Write it so the story can be told in Zion,
    so God’s praise will be sung in Jerusalem’s streets
And wherever people gather together
    along with their rulers to worship him.

23-28 God sovereignly brought me to my knees,
    he cut me down in my prime.
“Oh, don’t,” I prayed, “please don’t let me die.
    You have more years than you know what to do with!
You laid earth’s foundations a long time ago,
    and handcrafted the very heavens;
You’ll still be around when they’re long gone,
    threadbare and discarded like an old suit of clothes.
You’ll throw them away like a worn-out coat,
    but year after year you’re as good as new.
Your servants’ children will have a good place to live
    and their children will be at home with you.”

Psalm 130

130 1-2 Help, God—I’ve hit rock bottom!
    Master, hear my cry for help!
Listen hard!

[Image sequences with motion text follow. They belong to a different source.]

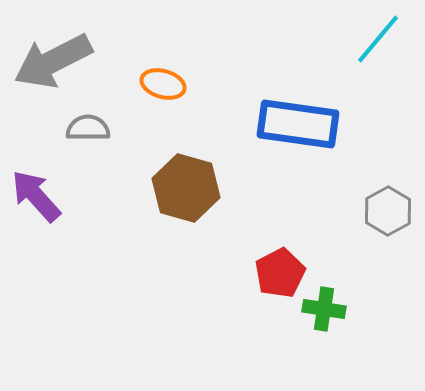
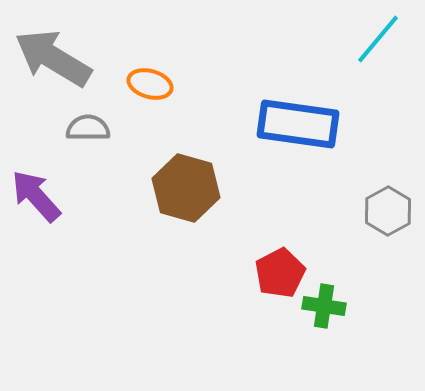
gray arrow: moved 3 px up; rotated 58 degrees clockwise
orange ellipse: moved 13 px left
green cross: moved 3 px up
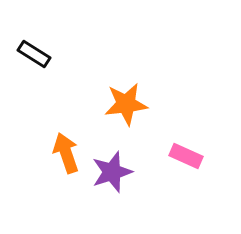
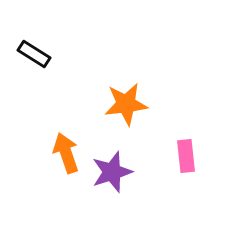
pink rectangle: rotated 60 degrees clockwise
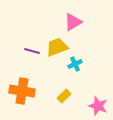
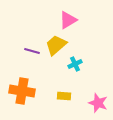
pink triangle: moved 5 px left, 2 px up
yellow trapezoid: moved 1 px left, 2 px up; rotated 20 degrees counterclockwise
yellow rectangle: rotated 48 degrees clockwise
pink star: moved 3 px up
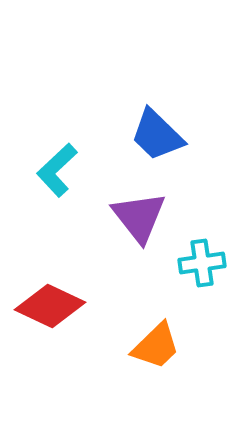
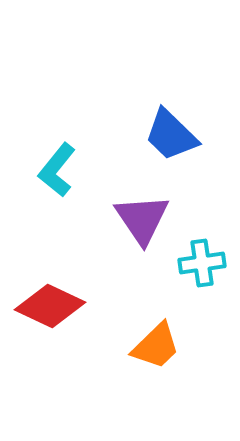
blue trapezoid: moved 14 px right
cyan L-shape: rotated 8 degrees counterclockwise
purple triangle: moved 3 px right, 2 px down; rotated 4 degrees clockwise
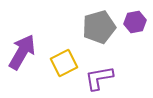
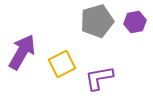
gray pentagon: moved 2 px left, 6 px up
yellow square: moved 2 px left, 1 px down
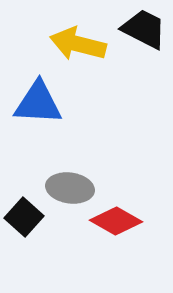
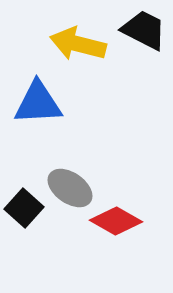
black trapezoid: moved 1 px down
blue triangle: rotated 6 degrees counterclockwise
gray ellipse: rotated 27 degrees clockwise
black square: moved 9 px up
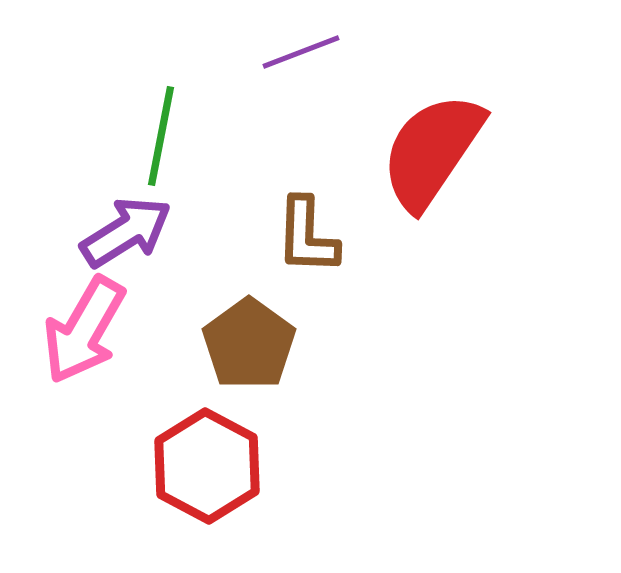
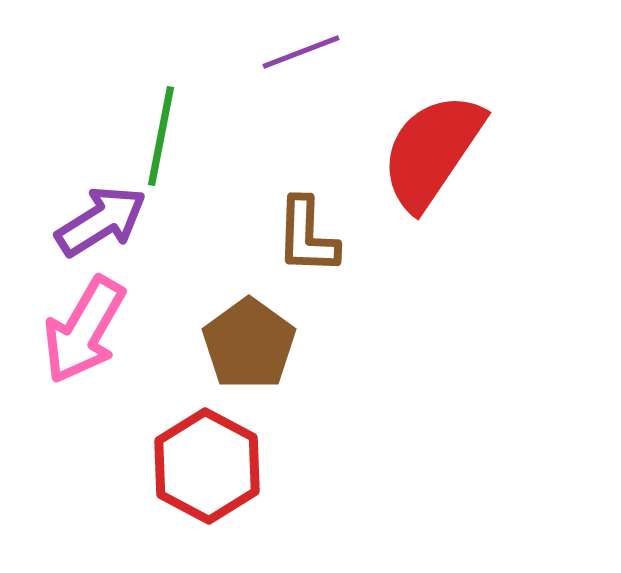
purple arrow: moved 25 px left, 11 px up
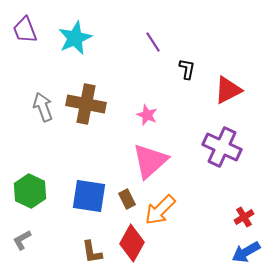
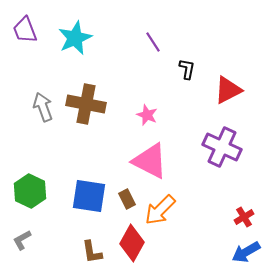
pink triangle: rotated 51 degrees counterclockwise
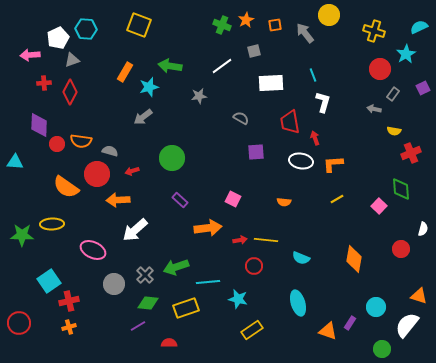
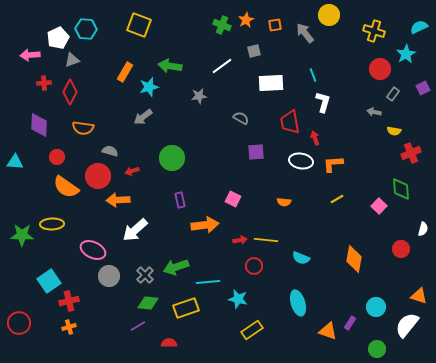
gray arrow at (374, 109): moved 3 px down
orange semicircle at (81, 141): moved 2 px right, 13 px up
red circle at (57, 144): moved 13 px down
red circle at (97, 174): moved 1 px right, 2 px down
purple rectangle at (180, 200): rotated 35 degrees clockwise
orange arrow at (208, 228): moved 3 px left, 3 px up
gray circle at (114, 284): moved 5 px left, 8 px up
green circle at (382, 349): moved 5 px left
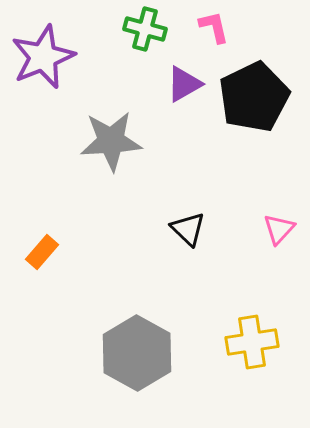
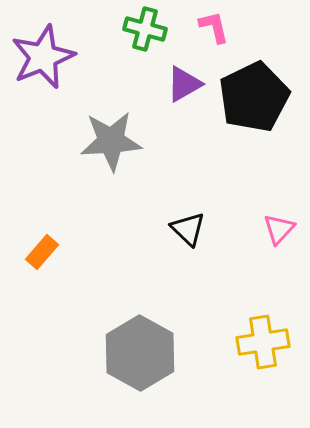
yellow cross: moved 11 px right
gray hexagon: moved 3 px right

Open your ears!
    Listen to my cries for mercy.

3-4 If you, God, kept records on wrongdoings,
    who would stand a chance?
As it turns out, forgiveness is your habit,
    and that’s why you’re worshiped.

5-6 I pray to God—my life a prayer—
    and wait for what he’ll say and do.
My life’s on the line before God, my Lord,
    waiting and watching till morning,
    waiting and watching till morning.

7-8 O Israel, wait and watch for God
    with God’s arrival comes love,
    with God’s arrival comes generous redemption.
No doubt about it—he’ll redeem Israel,
    buy back Israel from captivity to sin.

Jonah 3-4

Maybe God Will Change His Mind

1-2 Next, God spoke to Jonah a second time: “Up on your feet and on your way to the big city of Nineveh! Preach to them. They’re in a bad way and I can’t ignore it any longer.”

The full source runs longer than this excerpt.